While some economists think pay pressures will strengthen and spread across the economy, others say they could just as easily subside as hiring bottlenecks clear, up to 2m people come off furlough and people who left the labour market during the pandemic start job-hunting again. Tight public sector pay deals will also hold down the economy-wide average.

“I’m sceptical about wage inflation becoming very widespread,” said Pawel Adrjan, economist at Indeed, the job search site. His research shows that advertised pay rates for certain roles in construction, transport, manufacturing and hospitality rose sharply between February and July.

But these increases were concentrated in areas that needed specialist skills. Pay rates for HGV drivers, for example, had risen by more than 10 per cent — but despite the huge expansion of online shopping, pay for “last mile” delivery drivers was flat, Adrjan added.

Meanwhile, pay growth for white-collar jobs in accounting, finance or marketing was much more muted, he said, and posted wage rates for all jobs had risen just 0.8 per cent — compatible with annual growth in nominal wages of around 2.5 per cent.

These findings are consistent with the trends underlying official data on wages — although the headline figures have been heavily distorted by the large numbers of low-paid workers who fell out of work at the start of the pandemic, or were furloughed on 80 per cent pay.

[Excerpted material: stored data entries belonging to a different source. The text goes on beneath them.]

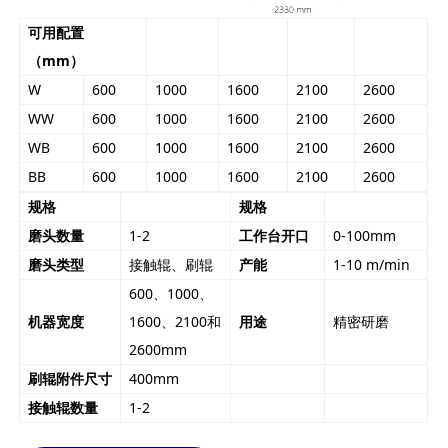
可用配置
（mm）
W
600
1000
1600
2100
2600
WW
600
1000
1600
2100
2600
WB
600
1000
1600
2100
2600
BB
600
1000
1600
2100
2600
规格
规格
磨头数量
1-2
工作台开口
0-100mm
磨头类型
接触辊、刷辊
产能
1-10 m/min
600、1000、
机器宽度
1600、2100和
用途
精密研磨
2600mm
刷辊附件尺寸
400mm
接触辊数量
1-2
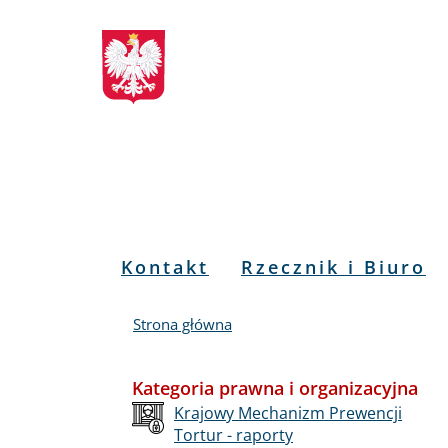
Biuletyn
Przejdź
Przejdź
Przejdź
Przejdź
do
do
to
do
Informacji
menu
treści
informacji
mapy
głównego
o
serwisu
Publicznej
kontakcie
RPO
Menu
Kontakt
Rzecznik i Biuro
PL
Strona główna
Kategoria prawna i organizacyjna
Krajowy Mechanizm Prewencji
Tortur - raporty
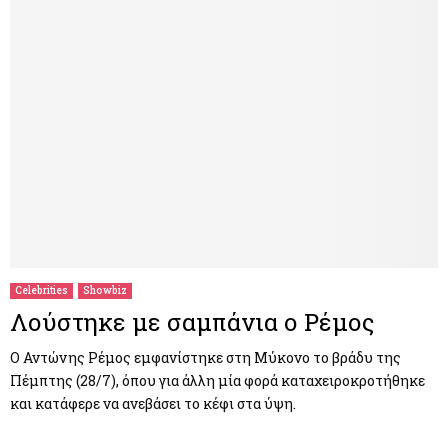
Celebrities
Showbiz
Λούστηκε με σαμπάνια ο Ρέμος
Ο Αντώνης Ρέμος εμφανίστηκε στη Μύκονο το βράδυ της
Πέμπτης (28/7), όπου για άλλη μία φορά καταχειροκροτήθηκε
και κατάφερε να ανεβάσει το κέφι στα ύψη.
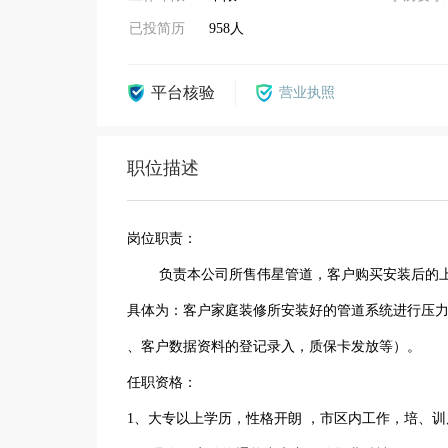
已投简历
958人
平台核验
营业执照
职位描述
岗位职责：
负责本公司所售伟星管道，客户购买安装后的上
具体为：客户家庭装修所安装好的管道系统进行压
、客户数据资料的登记录入，质保卡发放等）。
任职资格：
1、大专以上学历，性格开朗 ，市区内工作，培、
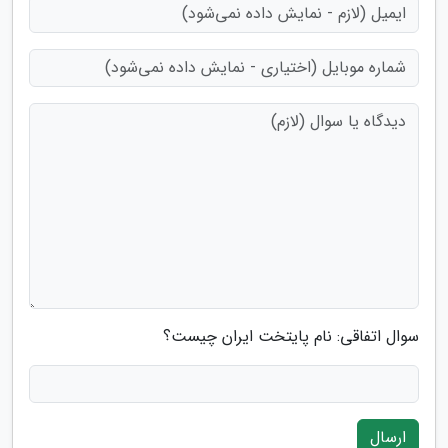
سوال اتفاقی: نام پایتخت ایران چیست؟
ارسال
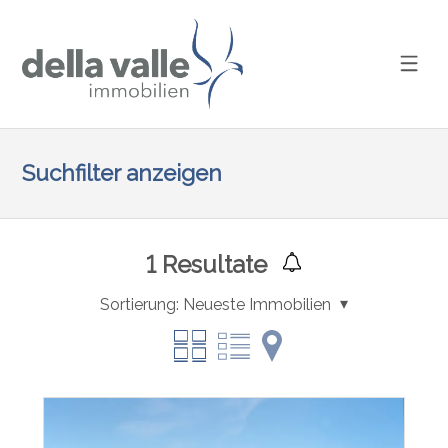
Suchfilter anzeigen
1
Resultate
Sortierung:
Neueste Immobilien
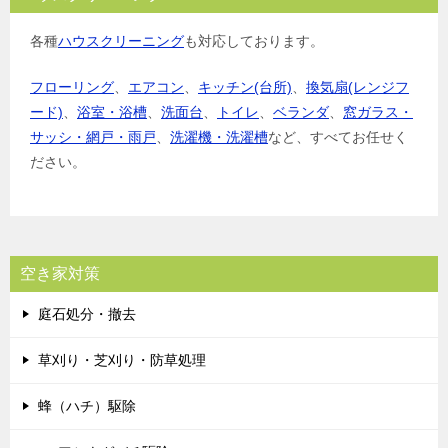
各種
ハウスクリーニング
も対応しております。
フローリング
、
エアコン
、
キッチン(台所)
、
換気扇(レンジフ
ード)
、
浴室・浴槽
、
洗面台
、
トイレ
、
ベランダ
、
窓ガラス・
サッシ・網戸・雨戸
、
洗濯機・洗濯槽
など、すべてお任せく
ださい。
空き家対策
庭石処分・撤去
草刈り・芝刈り・防草処理
蜂（ハチ）駆除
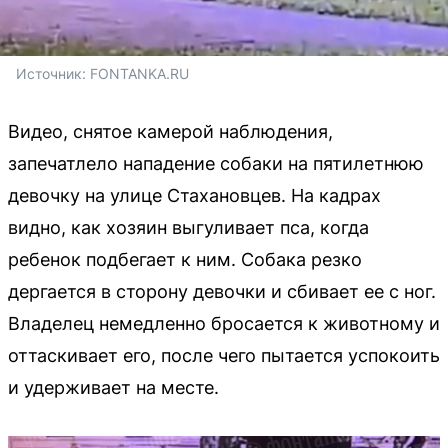
Источник: 
FONTANKA.RU
Видео, снятое камерой наблюдения,
запечатлело нападение собаки на пятилетнюю
девочку на улице Стахановцев. На кадрах
видно, как хозяин выгуливает пса, когда
ребенок подбегает к ним. Собака резко
дергается в сторону девочки и сбивает ее с ног.
Владелец немедленно бросается к животному и
оттаскивает его, после чего пытается успокоить
и удерживает на месте.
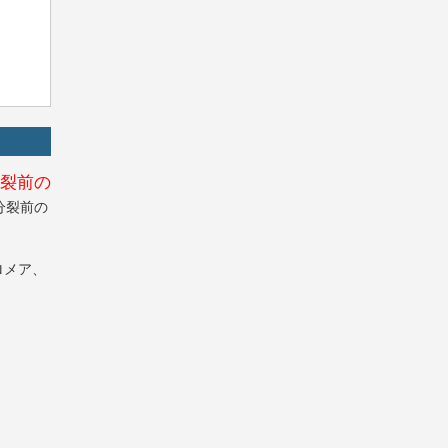
裂前の
分裂前の
ロメア、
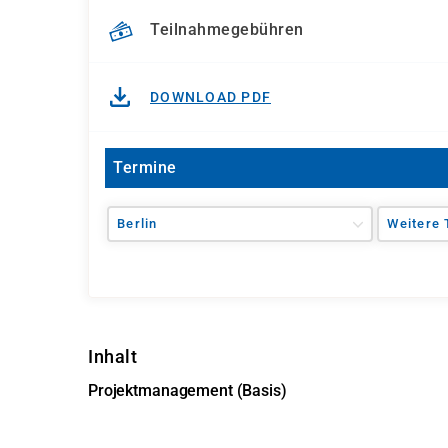
Teilnahmegebühren
DOWNLOAD PDF
Termine
Berlin
Weitere 
Inhalt
Projektmanagement (Basis)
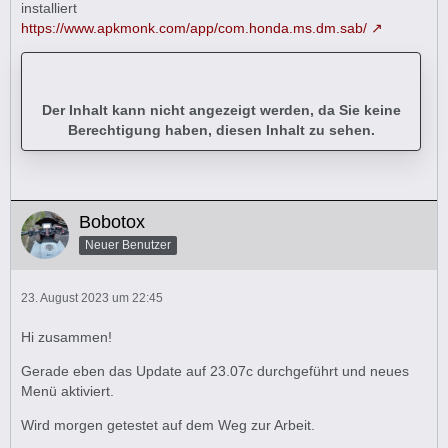
installiert
https://www.apkmonk.com/app/com.honda.ms.dm.sab/
Der Inhalt kann nicht angezeigt werden, da Sie keine
Berechtigung haben, diesen Inhalt zu sehen.
Bobotox
Neuer Benutzer
23. August 2023 um 22:45
Hi zusammen!
Gerade eben das Update auf 23.07c durchgeführt und neues
Menü aktiviert.
Wird morgen getestet auf dem Weg zur Arbeit.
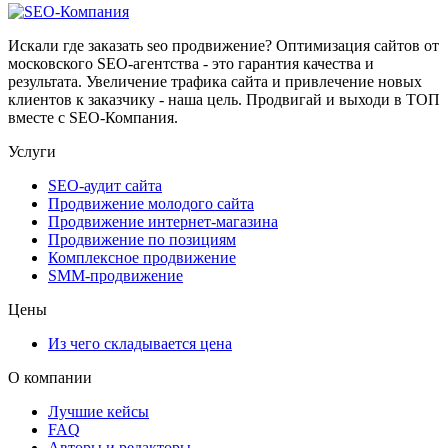
Искали где заказать seo продвижение? Оптимизация сайтов от
московского SEO-агентства - это гарантия качества и
результата. Увеличение трафика сайта и привлечение новых
клиентов к заказчику - наша цель. Продвигай и выходи в ТОП
вместе с SEO-Компания.
Услуги
SEO-аудит сайта
Продвижение молодого сайта
Продвижение интернет-магазина
Продвижение по позициям
Комплексное продвижение
SMM-продвижение
Цены
Из чего складывается цена
О компании
Лучшие кейсы
FAQ
Авторы и редакторы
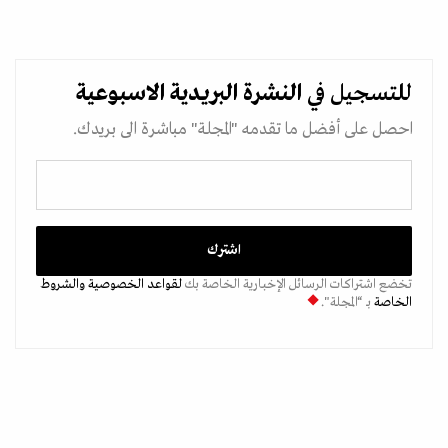
للتسجيل في
النشرة البريدية
الاسبوعية
احصل على أفضل ما تقدمه "المجلة" مباشرة الى بريدك.
تخضع اشتراكات الرسائل الإخبارية الخاصة بك
لقواعد الخصوصية
والشروط
الخاصة
بـ “المجلة".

The Office for National Statistics measured annual growth in average regular pay, excluding bonuses, at 7.4 per cent in the three months to June, or 5.2 per cent after adjusting for inflation. But it estimated underlying growth in nominal pay — accounting for some of the pandemic-induced distortions — at between 3.5 per cent and 4.9 per cent.

The Bank of England has reached a similar conclusion, estimating that underlying annual pay growth has averaged around 2.75 per cent during the pandemic, and was above 3 per cent in the three months to May.

This is already stronger than the paltry pay growth seen for much of the period since the financial crisis, in which pay barely outstripped inflation. “Any growth in pay at all is already outperforming large parts of the last decade,” notes Hannah Slaughter, economist at the Resolution Foundation, a think-tank.

But Fabrice Montagné, economist at Barclays, thinks this growth rate, while “fine” as the economy recovers from its deep slump, shows “we are in the territory of catching up, not of overheating”.

The BoE, which thinks unemployment has already peaked, expects wage growth to strengthen further over the course of the year as the labour market recovers.

Economists say a clear sign that wages really were on the rise across the UK economy would be a pick-up in pay settlements for existing employees. In normal times, much of the growth in average wages reflects people securing a pay rise when they move job, but in a tighter labour market, employers have to raise pay across the board to stop staff leaving.

Figures on pay awards collected by the HR consultancy XpertHR showed that while pay freezes were becoming rarer, and the top pay awards more generous, the median pay award remained stable at 2 per cent in the three months to July. Sheila Attwood, XpertHR’s pay and benefits editor, said this was likely to continue as employers were still “regrouping”.

Even where employers are clearly having to raise pay sharply, the offers dangled before potential recruits are often not as good as they first appear, unions warn.

Adrian Jones, national officer for the haulage sector at Unite, the union, said that rather than a permanent increase in the basic rate of pay, many employers were offering one-off bonuses or short-term increases — or were simply expanding their fleets of vans to get around the lack of HGV drivers.

In several cases, pay talks were breaking down with drivers considering strike action because offers to existing staff did not match those extended to new recruits, he said. Yet the headline rates of pay cited in job ads were often unrealistic, he added.

“One of our members saw an ad for £62k as a driver. He applied — it turned out to get that, you had to work nights, weekends, overnight. Every possible minute you could work you’d have to work . . . To get that money you’d have to push very close to the edges of the law and max out everything.”